Ethanol switch raises prices

Sam Fletcher
Senior Writer

Crude futures prices shot up 19% from early March through late April, with the June contract for benchmark US light, sweet crudes closing at a record $75.17/bbl on Apr. 21, up by $1.48 for the day after trading at $72.73-75.35/bbl during that session on the New York Mercantile Exchange.

However, US gasoline retail prices escalated by some 30% during the same 2-month period. That contributed to the rally of crude prices as traders feared supply disruptions from refiners' switching from methyl tertiary butyl ether to ethanol as a gasoline oxygenate and octane booster.

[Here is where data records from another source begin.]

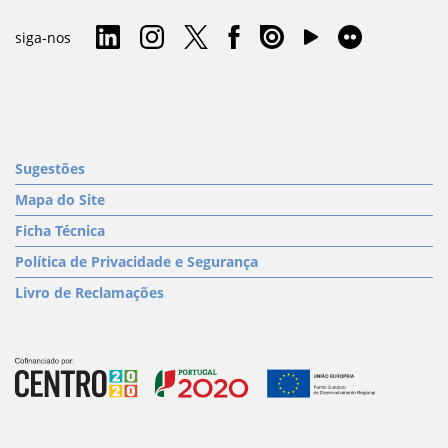
siga-nos
Sugestões
Mapa do Site
Ficha Técnica
Política de Privacidade e Segurança
Livro de Reclamações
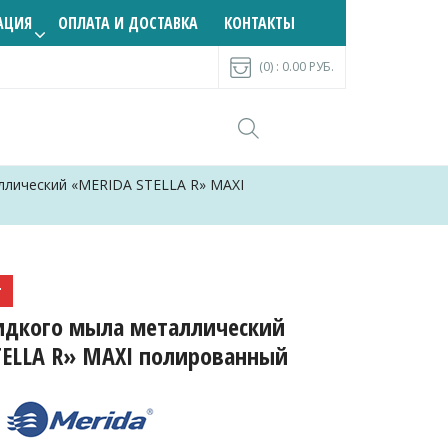
АЦИЯ
ОПЛАТА И ДОСТАВКА
КОНТАКТЫ
(0) :
0.00
РУБ.
ллический «MERIDA STELLA R» MAXI
г
идкого мыла металлический
TELLA R» MAXI полированный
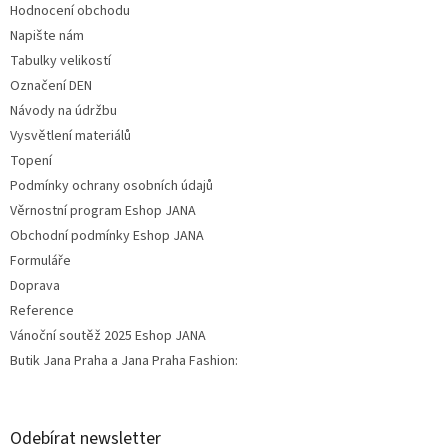
Hodnocení obchodu
Napište nám
Tabulky velikostí
Označení DEN
Návody na údržbu
Vysvětlení materiálů
Topení
Podmínky ochrany osobních údajů
Věrnostní program Eshop JANA
Obchodní podmínky Eshop JANA
Formuláře
Doprava
Reference
Vánoční soutěž 2025 Eshop JANA
Butik Jana Praha a Jana Praha Fashion:
Odebírat newsletter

"A few of the bigger concerns include: Is there enough ethanol production to meet the new standards? Is there enough transportation infrastructure (rail cars, tankers, etc.) to move the ethanol to the blending areas? And will there be gasoline contamination issues within existing gasoline storage tanks as the industry draws down MTBE inventories and reloads with ethanol inventories?" said J. Marshall Adkins in Raymond James's Houston office.

"What we do know is that the change in gasoline formulas has left the market on edge," said Adkins. "For that reason, speculators have bid up the price of gasoline in recent weeks to capitalize on any disruptions."

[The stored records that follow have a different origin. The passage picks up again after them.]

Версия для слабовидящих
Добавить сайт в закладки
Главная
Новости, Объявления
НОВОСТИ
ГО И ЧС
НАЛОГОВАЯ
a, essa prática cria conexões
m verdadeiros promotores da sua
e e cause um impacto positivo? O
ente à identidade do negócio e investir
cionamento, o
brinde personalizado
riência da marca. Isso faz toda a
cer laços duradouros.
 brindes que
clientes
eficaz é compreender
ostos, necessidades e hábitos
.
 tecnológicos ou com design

In an Apr. 24 report, Adkins said, "While we believe there is the potential for localized gasoline shortages in the coming weeks, the probability of widespread shortages is remote, and the low gasoline inventory situation should improve through the summer. However, volatility in the gasoline market should help keep oil prices at or near record levels into the June timeframe, at which time the markets will then become more concerned with new sulfur regulations in distillate fuels such as jet fuel, heating oil, and diesel."

Reduction of supplies of reformulated gasoline (RFG) has already had an effect on gasoline prices, with traders bidding the price of RFG to "one of its highest spreads (compared to regular gasoline) in recent history," said Adkins. RFG usually trades at a small premium to regular gasoline, but that spread recently widened to more than 10¢/gal and could increase.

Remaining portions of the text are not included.